Ikatan antara khalifah dan negara-negara muslim kian merenggang dari hari kehari. Banyak negara muslim yang tidak lagi mengikatkan diri ke Khalifah Turki dan tidak memandangnya sebagai negara superpower. Mereka bahkan tidak mengenal khalifahnya “selain nama”. Bahkan, dari nusantara, hanya Sultan Abu Bakar dari Johorlah yang pernah bertemu muka dengan Khalifah di Istanbul.

Sultan Abdul Hamid II


Ketika semangat pan-islamisme terbit dan digaungkan oleh Jamaluddin Al Afghani, Sultan Turki melihatnya sebagai kesempatan untuk mengusir bangsa eropa dari wilayahnya dan mengembalikan kejayaan Turki di mata dunia. Oleh karenaa itulah, dimulai dari pemerintahan Sultan Abdul Hamid, gelar “khalifah” yang telah lama mati suri itu dibangkitkan kembali. Sultan Abdul Hamid sering sekali mengangung-agungkan gelar khalifahnya. Dengan lantang berkata bahwa ia adalah pemimpin, pengatur, dan pelindung kaum muslimin dimanapun mereka berada. Dia juga berusaha menghubungkan umat muslim dengan membangun proyek rel kereta api Hijaz yang menghubungkan Turki dengan Arab Saudi (rencana jangka jauh Sultan Abdul Hamid adalah menghubungkan Turki sampai ke India). Bahkan, Amerika Serikat meminta bantuan Sultan Abdulhamid untuk menundukkan kaum Moro di Filiphina dengan memberi perintah atas nama Khalifah!

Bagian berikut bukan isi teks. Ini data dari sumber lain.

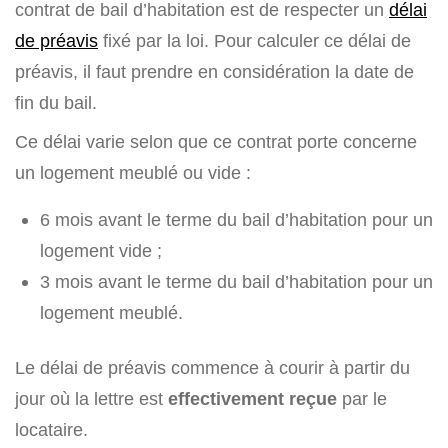
contrat de bail d’habitation est de respecter un
délai
de préavis
fixé par la loi. Pour calculer ce délai de
préavis, il faut prendre en considération la date de
fin du bail.
Ce délai varie selon que ce contrat porte concerne
un logement meublé ou vide :
6 mois avant le terme du bail d’habitation pour un
logement vide ;
3 mois avant le terme du bail d’habitation pour un
logement meublé.
Le délai de préavis commence à courir à partir du
jour où la lettre est
effectivement reçue
par le
locataire.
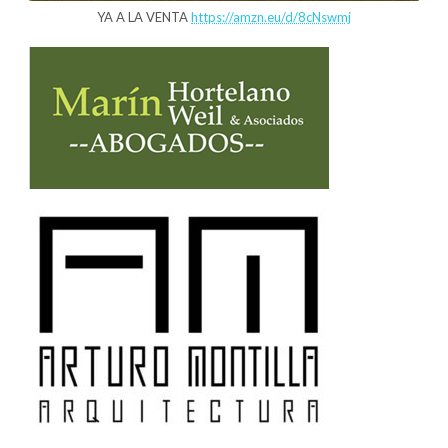
YA A LA VENTA
https://amzn.eu/d/8cNswmj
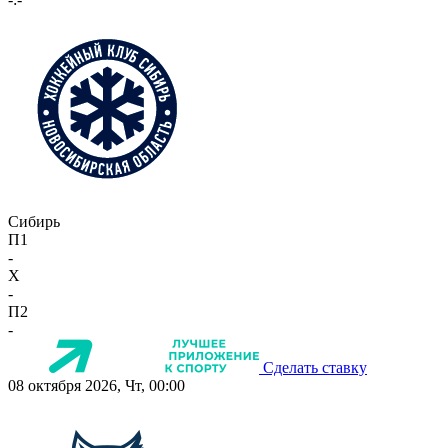
Сибирь
П1
-
X
-
П2
-
Сделать ставку
08 октября 2026, Чт, 00:00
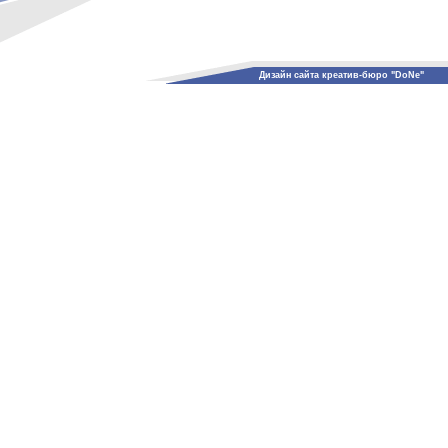
Дизайн сайта креатив-бюро "DoNe"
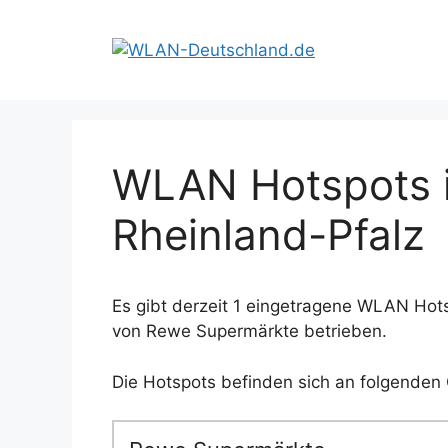
Zum
Inhalt
springen
WLAN Hotspots i
Rheinland-Pfalz
Es gibt derzeit 1 eingetragene WLAN Hots
von Rewe Supermärkte betrieben.
Die Hotspots befinden sich an folgenden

Naasnya, sebelum impiannya terwujud, Sultan Abdul Hamid dimakzulkan. Ketika Turki terlibat Perang Dunia I bersama Jerman dan Austria, untuk sekali lagi, penguasa Turki menggunakan gelar “khalifah” untuk melancarkan kepentingannya. Fatwa jihad untuk seluruh kaum muslimin di seluruh dunia dikeluarkan Sultan Mahmed dari kantor pemerintahan Khalifah—Porte—melalui Seykhulislam—Mufti Agung Turki Utsmani. Harapannya sederhana. Umat Islam yang banyak itu, yang seluruhnya di bawah penjajahan bangsa barat, diharapkan berperang melawan penjajahnya dan membantu khalifah dalam Perang Dunia!

Apa yang terjadi?

Seluruh negeri islam menolak fatwa itu! Kebanyakan dari mereka, atas ketetapan dari pemimpin lokal dan desakan penjajah, malah memihak penjajah. Beberapanya lagi—macam Tunisia, Maroko, dan negara kepangeranan di India—bertindak lebih jauh. Negara-negara ini mengirimkan tentaranya untuk beperang di pihak penjajah dan tembak-menembak dengan tentara Turki sendiri—tentara khalifahnya! Negara-negara muslim di bawah penjajahan ini bahkan melemparkan tuduhan bahwa Khalifah sudah gila dan jadi menyesatkan umat islam.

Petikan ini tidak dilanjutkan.